Open to master's students and advanced undergraduates with research interests in science studies and religious studies, the Junior Fellowship is an opportunity for young scholars to develop their skills, grow their networks, and build solid foundations for future scholarship through the creation of publication-ready research projects.
Meeting every week, either as a cohort or at the wider SRC colloquium, the Junior Fellowship provides year-long mentorship, professional development, and focused training in research methods and writing skills, all within an interdisciplinary community of scholars. Individually, fellows develop research projects and cultivate their professional skills under the guidance of faculty and advanced doctoral students. As members of a lively academic community, fellows collaborate with their peers to refine their projects and design effective conference presentations.
By the completion of the fellowship, fellows will have written a publishable research paper and presented their findings at the annual SRC research symposium. This training can prepare fellows to apply to doctoral studies in various fields and to pursue different professional endeavors.
1. Research project: Under intensive mentorship from SRC faculty and staff, junior fellows are expected to develop a focused research project over the course of their fellowship year. The research project has two required final outputs:
1. Journal submission: Fellows produce a long paper for submission to a peer-reviewed journal to be identified in consultation with Professor Ragab and the fellows coordinator.
2. Conference presentation: Fellows present their research to the community at the SRC year-end symposium. This entails developing a visual or multimedia component to enhance the text.
2. WiP talks: Junior fellows are required to deliver one work-in-progress (WiP) talk each term. WiPs are meetings for junior fellows where each fellow presents a pre-circulated draft and receives feedback and questions from the SRC community, including other fellows and the fellows coordinator. Each WiP includes a 30-minute presentation followed by 45 minutes of discussion.
3. SRC colloquium and fellows workshop: Fellows are expected to attend and actively participate in the weekly SRC colloquium and fellows-only workshop meetings. The colloquium and workshop both meet on Thursdays from 6–8 PM, on alternating weeks. The colloquium and the fellows workshop are two different but connected year-long courses, HDS2992A and HDS2992B, and fellows must take both.
4. Writing mentorship: In addition to these meetings, fellows are also advised to set up one-on-one meetings with the fellows coordinator once a month to discuss the progress of their research projects.
Applying for the Junior Fellows Program
(Thank you for your interest in the Junior Fellows Program. The application process for 2016-2017 has closed. To apply for the 2017-2018 Junior Fellows Program, please check back in Spring, 2017 for instructions.)
To apply for the program, please submit the following materials:
1. Curriculum vitae.
2. Statement of purpose: A cover letter of 1–2 pages explaining your interest in the study of science, religion, and culture, and why you would like to be a part of this program specifically.
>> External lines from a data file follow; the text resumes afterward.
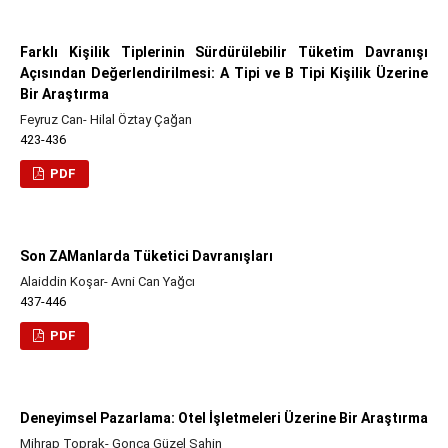
Farklı Kişilik Tiplerinin Sürdürülebilir Tüketim Davranışı
Açısından Değerlendirilmesi: A Tipi ve B Tipi Kişilik Üzerine
Bir Araştırma
Feyruz Can- Hilal Öztay Çağan
423-436
PDF
Son ZAManlarda Tüketici Davranışları
Alaiddin Koşar- Avni Can Yağcı
437-446
PDF
Deneyimsel Pazarlama: Otel İşletmeleri Üzerine Bir Araştırma
Mihrap Toprak- Gonca Güzel Şahin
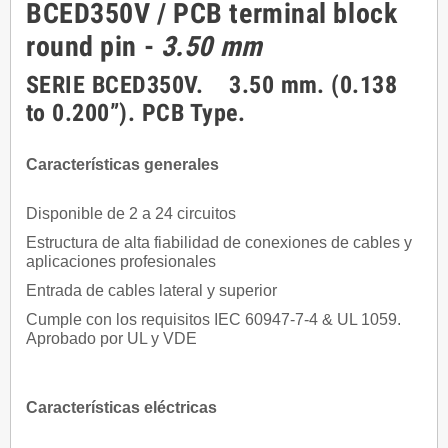
BCED350V / PCB terminal block
round pin -
3.50 mm
SERIE BCED350V. 3.50 mm. (0.138
to 0.200”). PCB Type.
Características generales
Disponible de 2 a 24 circuitos
Estructura de alta fiabilidad de conexiones de cables y
aplicaciones profesionales
Entrada de cables lateral y superior
Cumple con los requisitos IEC 60947-7-4 & UL 1059.
Aprobado por UL y VDE
Características eléctricas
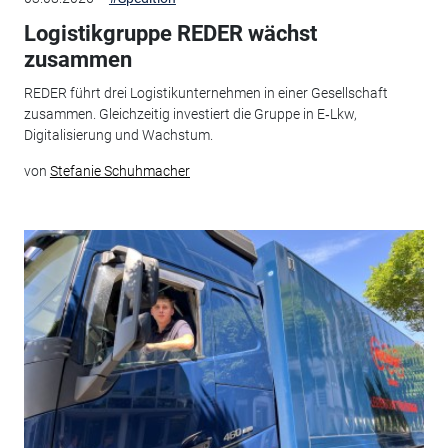
Logistikgruppe REDER wächst
zusammen
REDER führt drei Logistikunternehmen in einer Gesellschaft
zusammen. Gleichzeitig investiert die Gruppe in E‑Lkw,
Digitalisierung und Wachstum.
von
Stefanie Schuhmacher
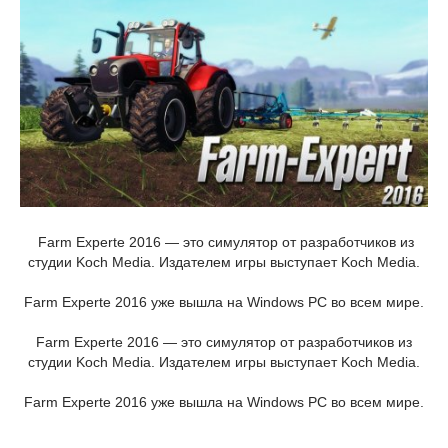
Farm Experte 2016 — это симулятор от разработчиков из
студии Koch Media. Издателем игры выступает Koch Media.
Farm Experte 2016 уже вышла на Windows PC во всем мире.
Farm Experte 2016 — это симулятор от разработчиков из
студии Koch Media. Издателем игры выступает Koch Media.
Farm Experte 2016 уже вышла на Windows PC во всем мире.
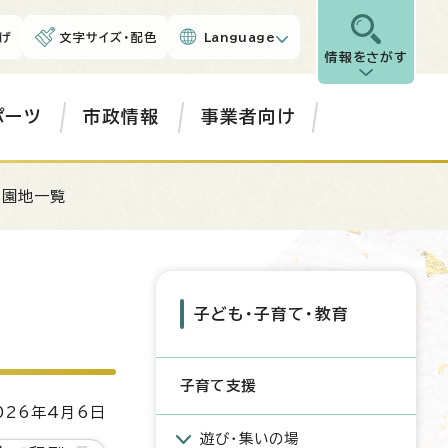
げ
文字サイズ・配色
Language
情報をさがす
ポーツ
市政情報
事業者向け
遊園地一覧
子ども・子育て・教育
子育て支援
26年4月6日
遊び・集いの場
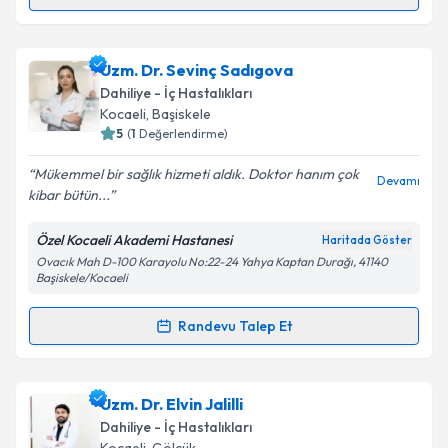
Randevu Takvimi Talebi
Uzm. Dr. Eda Altun
için randevu takvimi talebi
Uzm. Dr. Sevinç Sadıgova
oluşturun. Size bu uzmandan randevu almanız için bir
Dahiliye - İç Hastalıkları
takvim hazırlandığında e-posta ile bilgilendireceğiz.
Kocaeli
, Başiskele
5
(
1
Değerlendirme)
E-posta Adresiniz
Mükemmel bir sağlık hizmeti aldık. Doktor hanım çok
Devamı
kibar bütün...
Özel Kocaeli Akademi Hastanesi
Haritada Göster
Kişisel verilerimin işlenmesine ilişkin
Aydınlatma
Ovacık Mah D-100 Karayolu No:22-24 Yahya Kaptan Durağı, 41140
Metni
'ni okudum ve kişisel verilerimin belirtilen
Başiskele/Kocaeli
kapsamda işlenmesini kabul ediyorum.
Randevu Talep Et
Randevu Takvimi Talebi
Takvim Talebini Gönder
Uzm. Dr. Sevinç Sadıgova
için randevu takvimi
Uzm. Dr. Elvin Jalilli
talebi oluşturun. Size bu uzmandan randevu almanız
Dahiliye - İç Hastalıkları
için bir takvim hazırlandığında e-posta ile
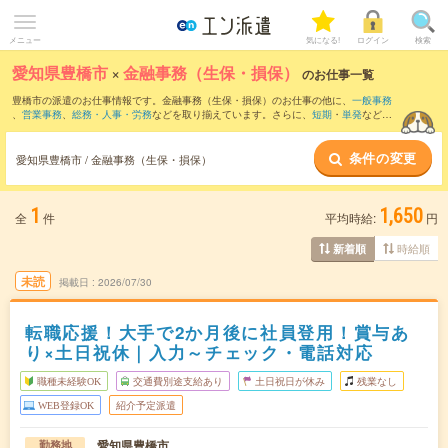
メニュー
気になる!
ログイン
検索
愛知県豊橋市
×
金融事務（生保・損保）
のお仕事一覧
豊橋市の派遣のお仕事情報です。金融事務（生保・損保）のお仕事の他に、
一般事務
、
営業事務
、
総務・人事・労務
などを取り揃えています。さらに、
短期
・
単発
などの
期間や、
職種未経験OK
などのこだわり条件で絞り込んでいただけます。
条件の変更
愛知県豊橋市 / 金融事務（生保・損保）
1
1,650
全
件
平均時給:
円
時給順
新着順
未読
掲載日
2026/07/30
転職応援！大手で2か月後に社員登用！賞与あ
り×土日祝休｜入力～チェック・電話対応
職種未経験OK
交通費別途支給あり
土日祝日が休み
残業なし
WEB登録OK
紹介予定派遣
愛知県豊橋市
勤務地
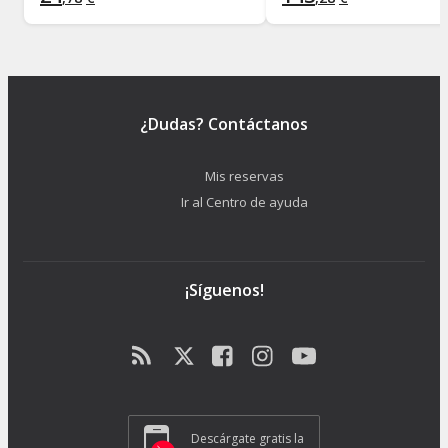
¿Dudas? Contáctanos
Mis reservas
Ir al Centro de ayuda
¡Síguenos!
Descárgate gratis la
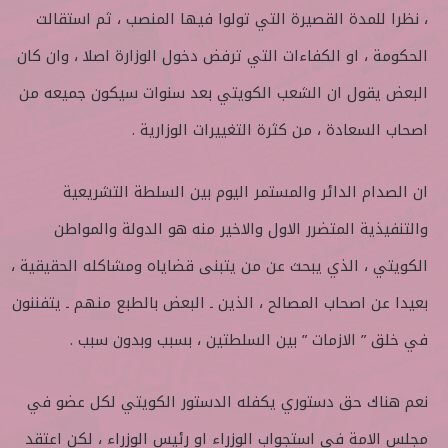
، نظرا للمدة القصيرة التي تولوا فيها المنصب ، ثم استقالت
الحكومة ، او الكفاءات التي ترفض دخول الوزارة اصلا ، وان كان
البعض يقول ان الشعب الكويتي بعد سنوات سيكون جميعه من
اصحاب السعادة ، من كثرة التغييرات الوزارية .
ان الصدام الدائر والمستمر اليوم بين السلطة التشريعية
والتنفيذية المتضرر الاول والاخير منه هو الدولة والمواطن
الكويتي ، الذي يبحث عن من يتبنى قضاياه ومشاكله الحقيقية ،
بعيدا عن اصحاب المصالح ، الذين ـ البعض بالطبع منهم ـ يتفننون
في خلق ” الازمات ” بين السلطتين ، بسبب وبدون سبب .
نعم هناك حق دستوري يكفله الدستور الكويتي لكل عضو في
مجلس الامة في استجواب الوزراء او رئيس الوزراء ، لكن اعتقد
The statement of purpose should explain the project that you intend to pursue during the fellowship year.
This year, the Science, Religion, and Culture program will explore the theme of Time as a concept and a category in the social sciences and humanities. In alignment with this year’s theme, we particularly encourage projects that address this theme. Projects addressing other themes will also be considered.
3. Writing sample: 10–15 pages of continuous academic prose demonstrating your ability to argue a thesis from evidence.
Send your application as a single PDF to SRCP@hds.harvard.edu.
Review of applications for the 2016–2017 Junior Fellowship begins on May 31, 2016. Applications submitted by June 1 are guaranteed full review.